Il faut être un peu gonflé pour intituler son film L'odyssée. C'est le classique d'Homère qui fait écho à ce titre légendaire, les aventures incroyables de mortels exceptionnels et d'innombrables tragédies familiales. Une allusion aux mythes pour un long métrage qui est loin d'être touché par les dieux.
Il y avait pourtant matière à s'élever vers le divin. C'est tout de même l'illustre Jacques-Yves Cousteau (Lambert Wilson) qui est au coeur des tourmentes, de ses péripéties sous la mer à ses relations orageuses avec son épouse (Audrey Tautou) et son fils Philippe (Pierre Niney). Des combats ravageurs qui donnent parfois naissance à des échanges cinglants et acrimonieux.
Ils sont cependant trop rares et espacés au sein de cette production qui fait peu de vagues. La machine bien huilée se contente de reproduire le schéma du biopic éprouvé. C'est peut-être compétent au niveau technique, mais ronflant sur le plan scénaristique. Le filon riche en pépites potentielles - le rôle du cinéma, les liens à tisser avec le célèbre capitaine Nemo - n'est jamais véritablement exploré. On est plutôt happé par un océan de conventions et de symboles (les lunettes d'aviation!), des dialogues élémentaires, des séquences redondantes et une finale poussive sur la nécessité de protéger l'environnement.
La conclusion survient alors que le héros n'a pas véritablement eu une évolution conséquente.
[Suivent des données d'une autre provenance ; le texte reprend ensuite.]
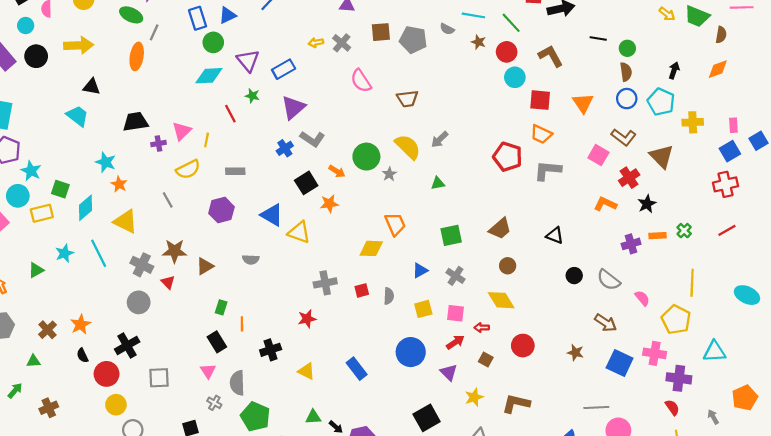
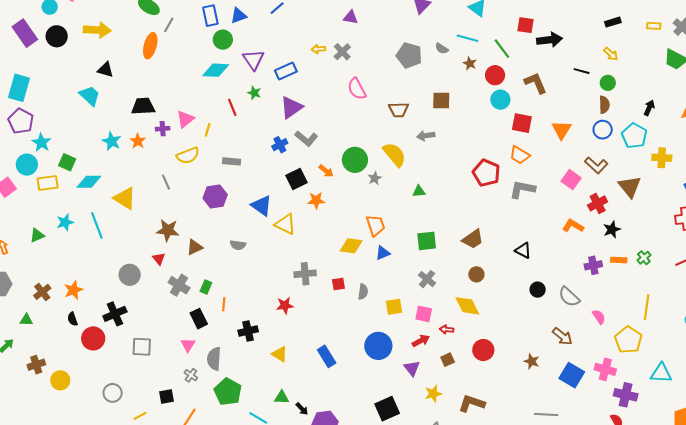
yellow arrow: (667, 14) -> (611, 54), moved
brown square: (381, 32) -> (441, 101), moved
gray arrow: (440, 139) -> (426, 136), moved, turned 30
orange star: (119, 184) -> (138, 141), moved
cyan diamond: (86, 208) -> (89, 182), turned 35
gray cross: (142, 265) -> (179, 285), moved
blue triangle: (420, 270) -> (383, 253), moved
brown square: (486, 359) -> (448, 360), turned 32
yellow circle: (116, 405) -> (60, 380), moved

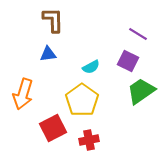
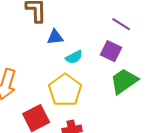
blue triangle: (48, 54) -> (55, 37), moved

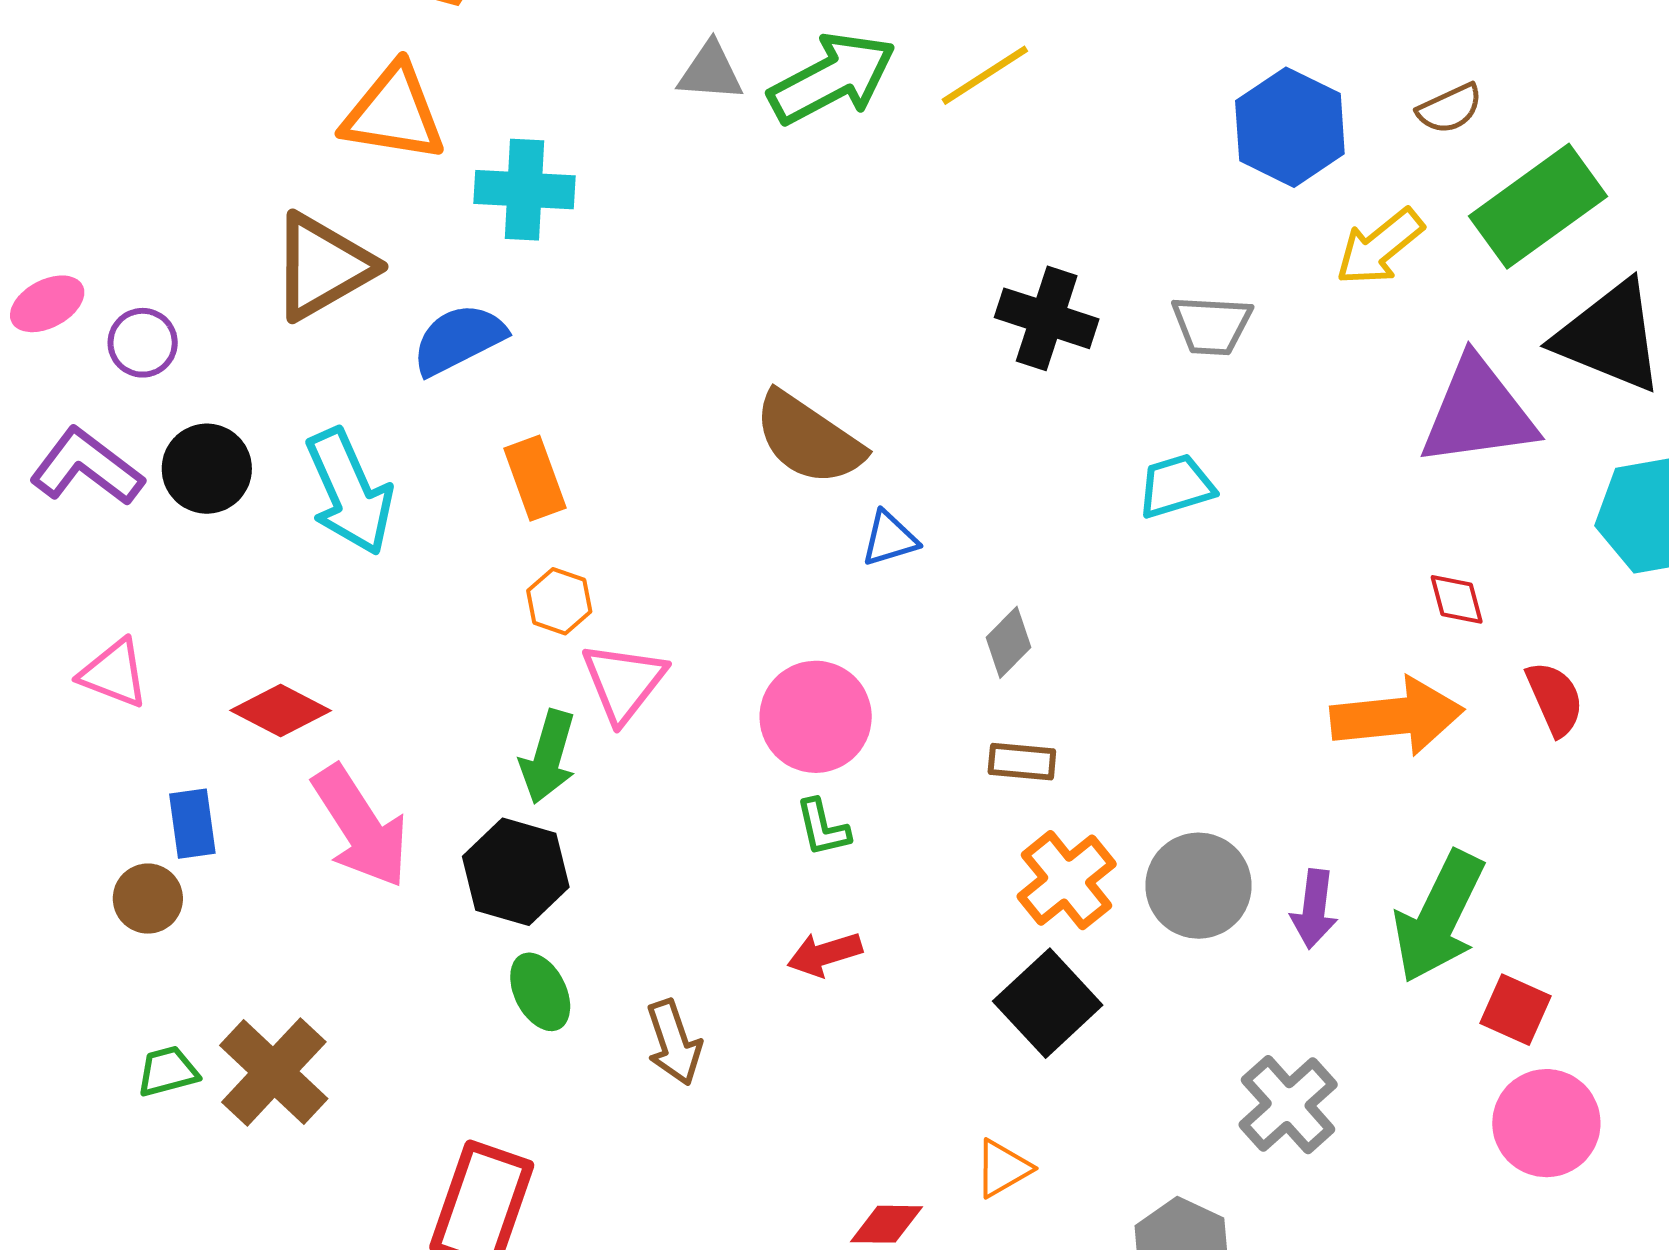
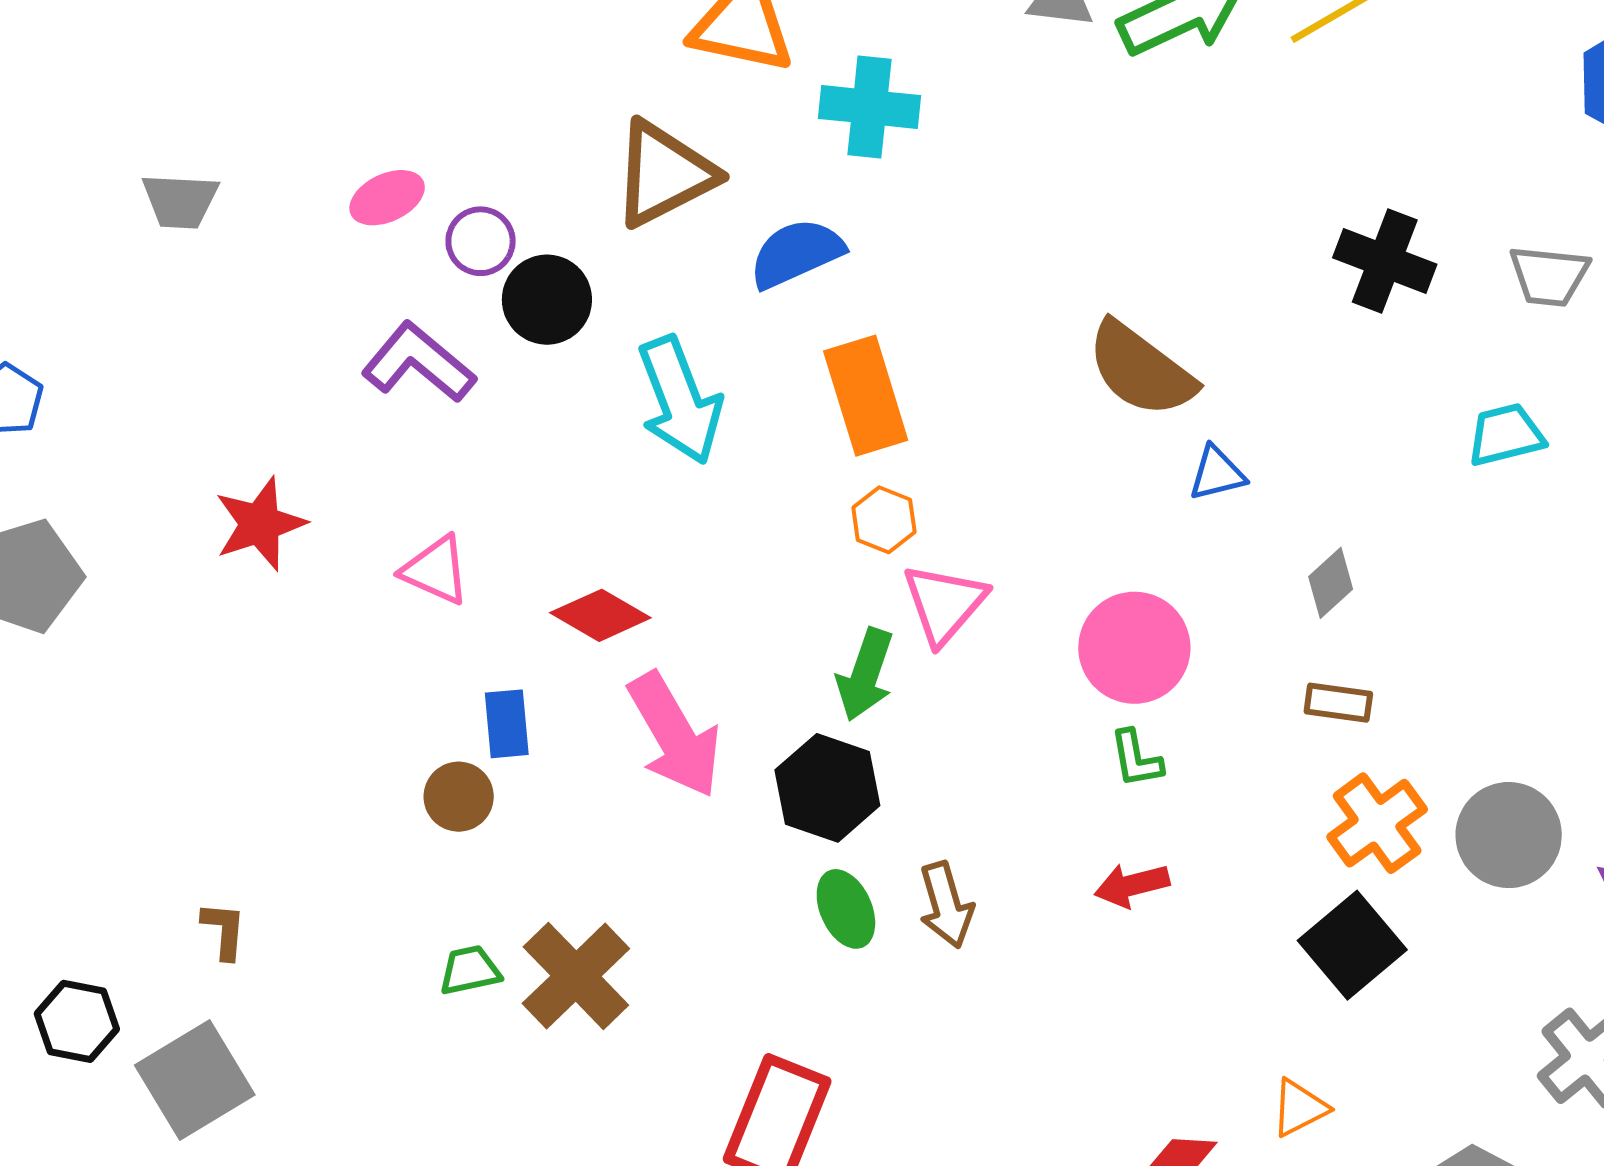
black circle: (207, 469) -> (547, 300), moved
orange rectangle: (535, 478) -> (866, 396), size x1.4
brown arrow: (674, 1043) -> (946, 905), moved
Résumer 30 ans en deux heures est toujours ardu et les personnages ont tendance à devenir de simples esquisses. C'est malheureux pour Lambert Wilson qui se défend très bien dans le rôle principal, passant du charismatique père à un être dévoré par son ego. Il se transforme d'ailleurs en Cronos, ne faisant qu'une bouchée de Pierre Niney, qui est souvent fade à moins d'être bien dirigé (notamment dans l'excellent Frantz). Beaucoup plus maîtrisée est la prestation d'Audrey Tautou, que l'on voit malheureusement peu au cinéma (l'exquis Microbe et Gasoil de Michel Gondry n'est jamais sorti au Québec) et qui prend une maturité folle en vieillissant. Les métaphores qui se développent entre elle et le bateau Calypso offrent quelques-uns des meilleurs moments de l'ouvrage. Évidemment, il faut croire en ce couple, surtout que les maquillages pour exprimer le passage du temps ne sont pas toujours réussis.
Le cinéaste Jérôme Salle porte cette histoire en lui depuis si longtemps qu'il a décidé de participer au scénario, qui est adapté d'un livre. C'est cependant étrange que sa vision manque autant de souffle épique et d'intensité dramatique, réduisant trop souvent les émotions à néant. Ce spécialiste des suspenses à l'américaine (Anthony Zimmer, les deux Largo Winch, Zulu) n'incarne pas suffisamment sa mise en scène lorsque les dialogues prennent le pas. On le sent cependant en pleine possession de ses moyens lors d'impressionnantes plongées sous l'eau. Les prises de vues sont sidérantes et poétiques à la fois, utilisant les images, le son (judicieusement récompensé aux César) et la majestueuse musique d'Alexandre Desplat pour créer quelque chose d'infiniment plus beau et puissant. On l'imagine déjà à la barre d'un documentaire muet IMAX sur les fonds marins.
Il est ironique que pour cerner de façon plus satisfaisante ce personnage hors du commun, il vaille mieux se tourner vers le cocasse The Life Aquatic with Steve Zissou de Wes Anderson qui s'en inspirait de très loin, que vers ce portrait plus global et ultimement superficiel. Le commandant Cousteau a toujours voulu découvrir l'inconnu et c'est d'autant plus surprenant et insultant de le voir au sein d'un film aussi convenu et déjà-vu. Son périple est trop fascinant pour qu'il n'en soit qu'ainsi.